Sin embargo, la atracción ejercida por el peronismo sobre los trabajadores no puede explicarse simplemente en función de su capacidad para articular exigencias de participación política y pleno reconocimiento de los derechos de la ciudadanía. Formalmente, los derechos asociados a esas reclamaciones – sufragio universal, derecho de asociación, igualdad ante la ley – existían desde hacía largo tiempo en la Argentina. La Ley Sáenz Peña, que estableció el sufragio universal masculino en 1912, siguió en vigencia durante la “década infame”. Similarmente, en la  Argentina existía una sólida tradición de instituciones sociales y políticas representativas. La formulación por el peronismo de demandas democráticas era, por lo tanto, la exigencia de restablecimiento de derechos ya anteriormente reconocidos.

 

Más aún. Perón no tenía el monopolio de este discurso contra la exclusión política.
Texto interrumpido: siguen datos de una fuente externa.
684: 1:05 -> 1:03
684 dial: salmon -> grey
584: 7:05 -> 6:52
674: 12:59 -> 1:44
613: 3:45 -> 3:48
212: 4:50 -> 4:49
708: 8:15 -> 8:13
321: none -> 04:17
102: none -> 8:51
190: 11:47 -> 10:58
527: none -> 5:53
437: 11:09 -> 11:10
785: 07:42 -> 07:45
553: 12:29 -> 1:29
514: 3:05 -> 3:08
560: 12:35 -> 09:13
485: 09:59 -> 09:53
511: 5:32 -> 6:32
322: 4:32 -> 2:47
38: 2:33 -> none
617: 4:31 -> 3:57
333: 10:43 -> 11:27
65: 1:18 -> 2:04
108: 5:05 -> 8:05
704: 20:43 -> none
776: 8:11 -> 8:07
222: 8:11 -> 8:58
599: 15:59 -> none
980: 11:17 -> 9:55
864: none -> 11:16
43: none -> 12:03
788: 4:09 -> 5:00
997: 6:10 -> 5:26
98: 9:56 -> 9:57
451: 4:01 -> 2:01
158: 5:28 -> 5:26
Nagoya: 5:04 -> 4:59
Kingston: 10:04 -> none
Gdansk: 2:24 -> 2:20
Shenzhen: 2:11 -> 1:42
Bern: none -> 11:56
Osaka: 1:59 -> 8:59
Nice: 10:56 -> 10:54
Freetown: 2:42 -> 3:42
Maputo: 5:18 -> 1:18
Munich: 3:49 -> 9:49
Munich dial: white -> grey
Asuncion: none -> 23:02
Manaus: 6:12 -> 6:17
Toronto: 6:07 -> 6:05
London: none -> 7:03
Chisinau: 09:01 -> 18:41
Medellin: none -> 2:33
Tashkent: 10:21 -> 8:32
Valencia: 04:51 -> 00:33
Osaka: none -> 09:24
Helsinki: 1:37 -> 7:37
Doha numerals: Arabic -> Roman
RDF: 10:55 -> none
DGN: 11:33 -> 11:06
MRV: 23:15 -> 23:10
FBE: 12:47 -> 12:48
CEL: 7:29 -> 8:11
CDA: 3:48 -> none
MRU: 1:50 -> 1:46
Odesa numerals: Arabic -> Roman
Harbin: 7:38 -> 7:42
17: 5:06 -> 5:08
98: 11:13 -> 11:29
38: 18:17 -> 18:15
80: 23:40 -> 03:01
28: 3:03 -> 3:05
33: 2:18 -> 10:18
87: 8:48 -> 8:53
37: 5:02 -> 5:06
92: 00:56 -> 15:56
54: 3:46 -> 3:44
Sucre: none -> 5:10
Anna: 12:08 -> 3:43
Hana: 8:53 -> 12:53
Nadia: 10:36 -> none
Por cierto fue el mismo lenguaje que sus adversarios de la Unión Democrática utilizaron contra él, acusándolo de representar un sistema cerrado y antidemocrático, y fue asimismo el discurso que continuaría constituyendo la base de la oposición política a Perón durante todo su régimen y después de su caída. Finalmente, en el sentido de que se refería a la cuestión general de la ciudadanía, no era un llamamiento dirigido específicamente a los trabajadores sino, por definición, a todos los votantes cuyos derechos habían sido violados.

 

El éxito de Perón con los trabajadores se explicó, más bien, por su capacidad para refundir el problema total de la ciudadanía en un molde nuevo, de carácter social. El discurso peronista negó la validez de la separación, formulada por el liberalismo, entre el Estado y la política por un lado y la sociedad civil por otro. La ciudadanía ya no debía ser definida más simplemente en función de derechos individuales y relaciones dentro de la sociedad política, sino redefinida en función de la esfera económica y social de la sociedad civil. En los términos de su retórica, lucha por derechos en el orden de la política implicada inevitablemente cambio social. Más aún, al subrayar constantemente la dimensión social de la ciudadanía, Perón desafiaba en forma explícita la validez de un concepto de democracia que la limitaba al goce de derechos políticos formales, y a la vez ampliaba ese concepto hasta hacerlo incluir en la participación en la vida social y económica de la nación.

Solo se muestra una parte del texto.